= WHAT THE TASK ASKS =
If a record holds a picture, leave the picture out and print everything else exactly.

= DATA RECORDS =
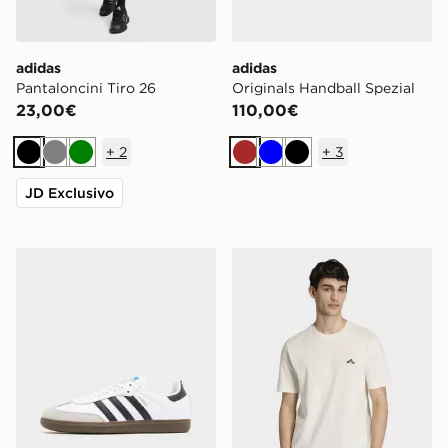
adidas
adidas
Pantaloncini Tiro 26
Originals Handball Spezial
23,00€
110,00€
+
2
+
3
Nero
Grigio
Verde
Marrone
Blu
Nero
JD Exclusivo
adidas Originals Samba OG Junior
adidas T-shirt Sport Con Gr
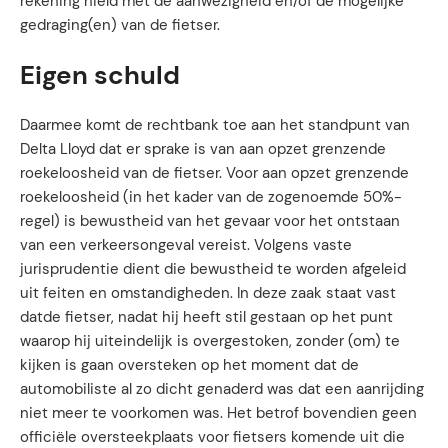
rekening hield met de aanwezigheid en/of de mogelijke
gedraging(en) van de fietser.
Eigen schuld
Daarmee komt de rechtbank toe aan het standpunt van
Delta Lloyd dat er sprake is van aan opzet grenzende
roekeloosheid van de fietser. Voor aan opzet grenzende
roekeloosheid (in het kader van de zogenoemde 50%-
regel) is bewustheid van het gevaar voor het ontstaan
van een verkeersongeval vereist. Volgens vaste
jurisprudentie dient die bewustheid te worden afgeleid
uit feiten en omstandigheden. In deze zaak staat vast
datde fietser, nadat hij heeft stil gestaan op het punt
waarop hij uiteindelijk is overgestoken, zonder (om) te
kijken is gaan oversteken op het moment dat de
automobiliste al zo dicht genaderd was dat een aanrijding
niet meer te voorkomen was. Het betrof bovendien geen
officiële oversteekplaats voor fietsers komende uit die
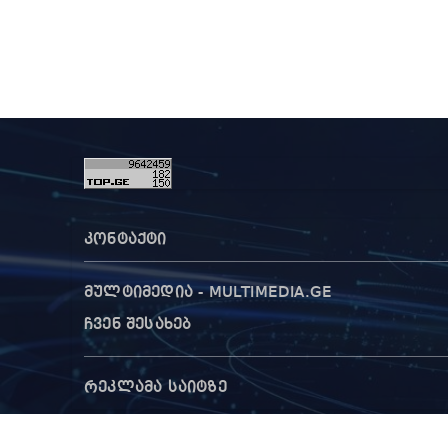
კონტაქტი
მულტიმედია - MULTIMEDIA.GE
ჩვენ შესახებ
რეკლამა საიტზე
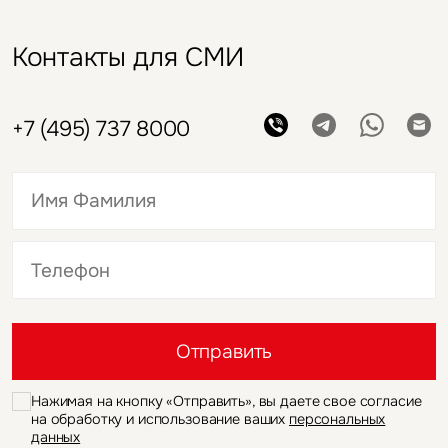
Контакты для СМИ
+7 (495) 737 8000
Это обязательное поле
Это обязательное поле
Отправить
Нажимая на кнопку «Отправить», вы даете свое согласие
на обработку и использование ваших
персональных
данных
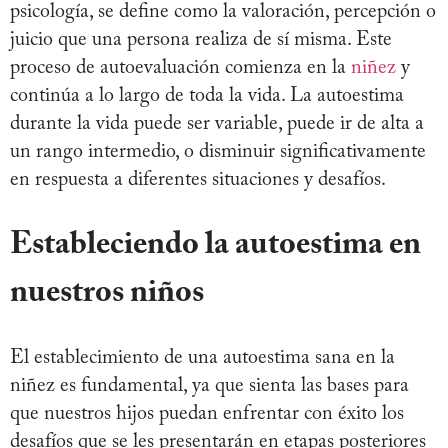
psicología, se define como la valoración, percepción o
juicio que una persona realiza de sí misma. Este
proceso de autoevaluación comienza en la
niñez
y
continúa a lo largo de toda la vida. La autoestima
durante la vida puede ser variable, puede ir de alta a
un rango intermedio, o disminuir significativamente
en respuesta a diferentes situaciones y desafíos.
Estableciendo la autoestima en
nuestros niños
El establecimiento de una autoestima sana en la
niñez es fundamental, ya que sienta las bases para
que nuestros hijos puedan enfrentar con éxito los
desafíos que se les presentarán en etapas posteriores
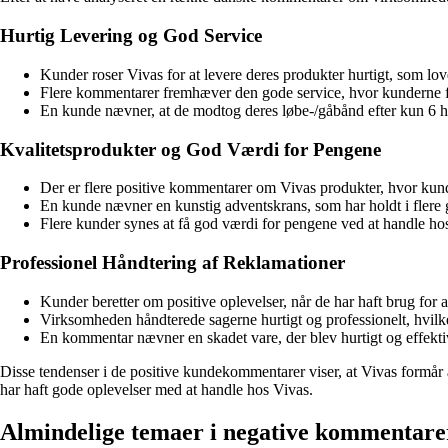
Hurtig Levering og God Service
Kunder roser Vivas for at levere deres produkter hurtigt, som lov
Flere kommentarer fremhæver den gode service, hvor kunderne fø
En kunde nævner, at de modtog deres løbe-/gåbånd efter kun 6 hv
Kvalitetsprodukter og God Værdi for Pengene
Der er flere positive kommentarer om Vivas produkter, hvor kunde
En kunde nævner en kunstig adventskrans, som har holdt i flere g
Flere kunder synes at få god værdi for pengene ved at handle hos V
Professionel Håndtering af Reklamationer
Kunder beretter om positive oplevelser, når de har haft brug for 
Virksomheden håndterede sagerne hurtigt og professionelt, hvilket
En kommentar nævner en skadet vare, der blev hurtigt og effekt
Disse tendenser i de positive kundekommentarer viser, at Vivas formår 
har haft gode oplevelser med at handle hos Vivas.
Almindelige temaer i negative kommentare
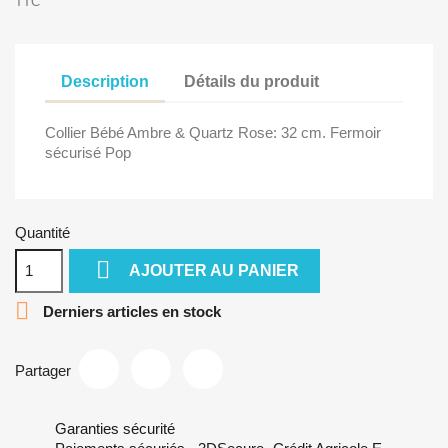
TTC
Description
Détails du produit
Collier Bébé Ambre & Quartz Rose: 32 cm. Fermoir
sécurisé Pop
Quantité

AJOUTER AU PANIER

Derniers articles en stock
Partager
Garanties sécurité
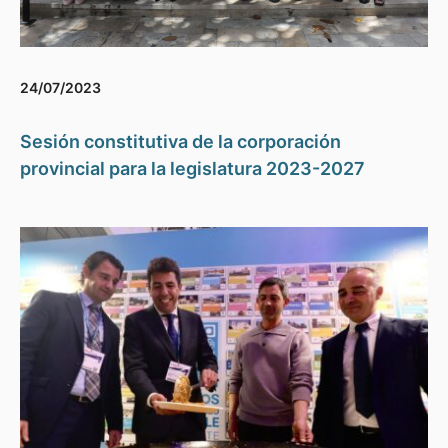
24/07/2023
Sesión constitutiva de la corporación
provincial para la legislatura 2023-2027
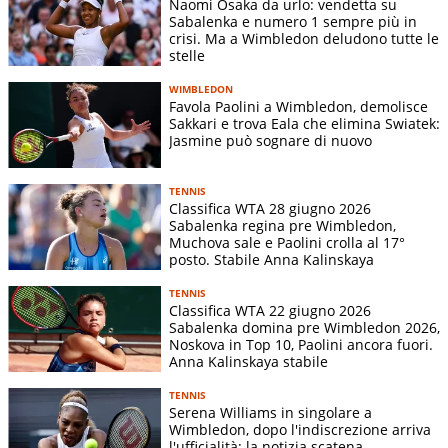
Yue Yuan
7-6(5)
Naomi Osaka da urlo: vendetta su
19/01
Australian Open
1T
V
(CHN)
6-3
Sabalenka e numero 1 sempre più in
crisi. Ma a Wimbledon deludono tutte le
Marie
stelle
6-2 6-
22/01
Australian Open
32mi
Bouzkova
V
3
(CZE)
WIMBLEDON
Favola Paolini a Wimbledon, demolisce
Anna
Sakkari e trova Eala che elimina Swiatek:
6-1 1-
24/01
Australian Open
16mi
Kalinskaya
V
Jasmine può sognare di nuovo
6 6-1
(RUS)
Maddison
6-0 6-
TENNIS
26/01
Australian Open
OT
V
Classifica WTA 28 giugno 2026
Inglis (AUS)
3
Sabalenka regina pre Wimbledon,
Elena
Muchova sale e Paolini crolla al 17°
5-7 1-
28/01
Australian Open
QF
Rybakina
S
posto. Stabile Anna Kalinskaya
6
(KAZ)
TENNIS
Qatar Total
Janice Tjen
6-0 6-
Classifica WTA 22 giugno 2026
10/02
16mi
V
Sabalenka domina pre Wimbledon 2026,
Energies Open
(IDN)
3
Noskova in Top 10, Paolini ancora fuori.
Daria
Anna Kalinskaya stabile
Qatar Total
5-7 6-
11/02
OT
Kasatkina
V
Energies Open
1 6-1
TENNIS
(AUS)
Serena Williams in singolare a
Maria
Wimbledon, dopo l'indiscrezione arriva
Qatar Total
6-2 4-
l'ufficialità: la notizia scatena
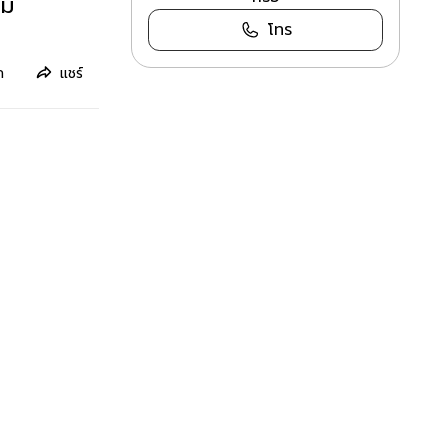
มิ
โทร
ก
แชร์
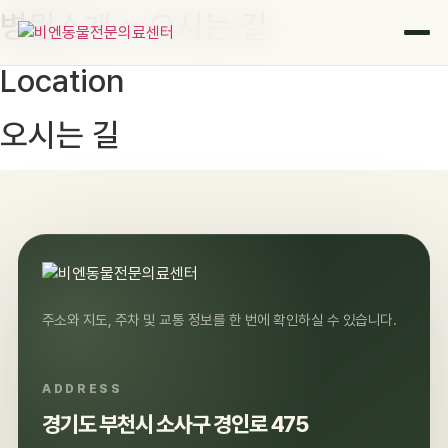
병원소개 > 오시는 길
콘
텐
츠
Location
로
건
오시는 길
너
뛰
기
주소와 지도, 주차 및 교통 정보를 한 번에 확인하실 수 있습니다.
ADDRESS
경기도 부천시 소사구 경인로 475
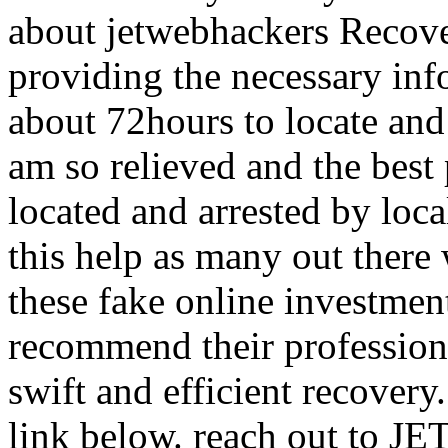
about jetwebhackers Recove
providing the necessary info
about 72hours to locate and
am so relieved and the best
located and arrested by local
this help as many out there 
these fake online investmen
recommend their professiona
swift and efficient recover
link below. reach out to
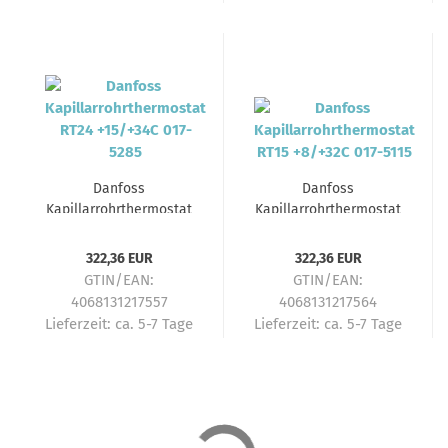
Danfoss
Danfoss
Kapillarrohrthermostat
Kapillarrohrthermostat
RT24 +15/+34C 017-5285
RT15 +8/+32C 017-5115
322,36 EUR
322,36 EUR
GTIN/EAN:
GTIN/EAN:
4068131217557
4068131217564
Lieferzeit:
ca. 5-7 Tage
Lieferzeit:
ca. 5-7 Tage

= SOLUTION TO THIS TASK =
adidas
adidas
Pantaloncini Tiro 26
Originals Handball Spezial
23,00€
110,00€
+
2
+
3
Nero
Grigio
Verde
Marrone
Blu
Nero
JD Exclusivo
adidas Originals Samba OG Junior
adidas T-shirt Sport Con Gr
rekening hield met de aanwezigheid en/of de mogelijke
gedraging(en) van de fietser.
Eigen schuld
Daarmee komt de rechtbank toe aan het standpunt van
Delta Lloyd dat er sprake is van aan opzet grenzende
roekeloosheid van de fietser. Voor aan opzet grenzende
roekeloosheid (in het kader van de zogenoemde 50%-
regel) is bewustheid van het gevaar voor het ontstaan
van een verkeersongeval vereist. Volgens vaste
jurisprudentie dient die bewustheid te worden afgeleid
uit feiten en omstandigheden. In deze zaak staat vast
datde fietser, nadat hij heeft stil gestaan op het punt
waarop hij uiteindelijk is overgestoken, zonder (om) te
kijken is gaan oversteken op het moment dat de
automobiliste al zo dicht genaderd was dat een aanrijding
niet meer te voorkomen was. Het betrof bovendien geen
officiële oversteekplaats voor fietsers komende uit die
კონტაქტი
მულტიმედია - MULTIMEDIA.GE
ჩვენ შესახებ
რეკლამა საიტზე
Контакты для СМИ
+7 (495) 737 8000
Это обязательное поле
Это обязательное поле
Отправить
Нажимая на кнопку «Отправить», вы даете свое согласие
на обработку и использование ваших
персональных
данных
psicología, se define como la valoración, percepción o
juicio que una persona realiza de sí misma. Este
proceso de autoevaluación comienza en la
niñez
y
continúa a lo largo de toda la vida. La autoestima
durante la vida puede ser variable, puede ir de alta a
un rango intermedio, o disminuir significativamente
en respuesta a diferentes situaciones y desafíos.
Estableciendo la autoestima en
nuestros niños
El establecimiento de una autoestima sana en la
niñez es fundamental, ya que sienta las bases para
que nuestros hijos puedan enfrentar con éxito los
desafíos que se les presentarán en etapas posteriores
Hurtig Levering og God Service
Kunder roser Vivas for at levere deres produkter hurtigt, som lov
Flere kommentarer fremhæver den gode service, hvor kunderne fø
En kunde nævner, at de modtog deres løbe-/gåbånd efter kun 6 hv
Kvalitetsprodukter og God Værdi for Pengene
Der er flere positive kommentarer om Vivas produkter, hvor kunde
En kunde nævner en kunstig adventskrans, som har holdt i flere g
Flere kunder synes at få god værdi for pengene ved at handle hos V
Professionel Håndtering af Reklamationer
Kunder beretter om positive oplevelser, når de har haft brug for 
Virksomheden håndterede sagerne hurtigt og professionelt, hvilket
En kommentar nævner en skadet vare, der blev hurtigt og effekt
Disse tendenser i de positive kundekommentarer viser, at Vivas formår 
har haft gode oplevelser med at handle hos Vivas.
Almindelige temaer i negative kommentare
TTC
Description
Détails du produit
Collier Bébé Ambre & Quartz Rose: 32 cm. Fermoir
sécurisé Pop
Quantité

AJOUTER AU PANIER

Derniers articles en stock
Partager
Garanties sécurité
24/07/2023
Sesión constitutiva de la corporación
provincial para la legislatura 2023-2027
Yue Yuan
7-6(5)
Naomi Osaka da urlo: vendetta su
19/01
Australian Open
1T
V
(CHN)
6-3
Sabalenka e numero 1 sempre più in
crisi. Ma a Wimbledon deludono tutte le
Marie
stelle
6-2 6-
22/01
Australian Open
32mi
Bouzkova
V
3
(CZE)
WIMBLEDON
Favola Paolini a Wimbledon, demolisce
Anna
Sakkari e trova Eala che elimina Swiatek:
6-1 1-
24/01
Australian Open
16mi
Kalinskaya
V
Jasmine può sognare di nuovo
6 6-1
(RUS)
Maddison
6-0 6-
TENNIS
26/01
Australian Open
OT
V
Classifica WTA 28 giugno 2026
Inglis (AUS)
3
Sabalenka regina pre Wimbledon,
Elena
Muchova sale e Paolini crolla al 17°
5-7 1-
28/01
Australian Open
QF
Rybakina
S
posto. Stabile Anna Kalinskaya
6
(KAZ)
TENNIS
Qatar Total
Janice Tjen
6-0 6-
Classifica WTA 22 giugno 2026
10/02
16mi
V
Sabalenka domina pre Wimbledon 2026,
Energies Open
(IDN)
3
Noskova in Top 10, Paolini ancora fuori.
Daria
Anna Kalinskaya stabile
Qatar Total
5-7 6-
11/02
OT
Kasatkina
V
Energies Open
1 6-1
TENNIS
(AUS)
Serena Williams in singolare a
Maria
Wimbledon, dopo l'indiscrezione arriva
Qatar Total
6-2 4-
l'ufficialità: la notizia scatena
มิ
โทร
ก
แชร์
병원소개 > 오시는 길
콘
텐
츠
Location
로
건
오시는 길
너
뛰
기
주소와 지도, 주차 및 교통 정보를 한 번에 확인하실 수 있습니다.
ADDRESS
경기도 부천시 소사구 경인로 475
about jetwebhackers Recove
providing the necessary info
about 72hours to locate and
am so relieved and the best
located and arrested by local
this help as many out there 
these fake online investmen
recommend their professiona
swift and efficient recover
link below. reach out to
Danfoss
Danfoss
Kapillarrohrthermostat
Kapillarrohrthermostat
RT24 +15/+34C 017-5285
RT15 +8/+32C 017-5115
322,36 EUR
322,36 EUR
GTIN/EAN:
GTIN/EAN:
4068131217557
4068131217564
Lieferzeit:
ca. 5-7 Tage
Lieferzeit:
ca. 5-7 Tage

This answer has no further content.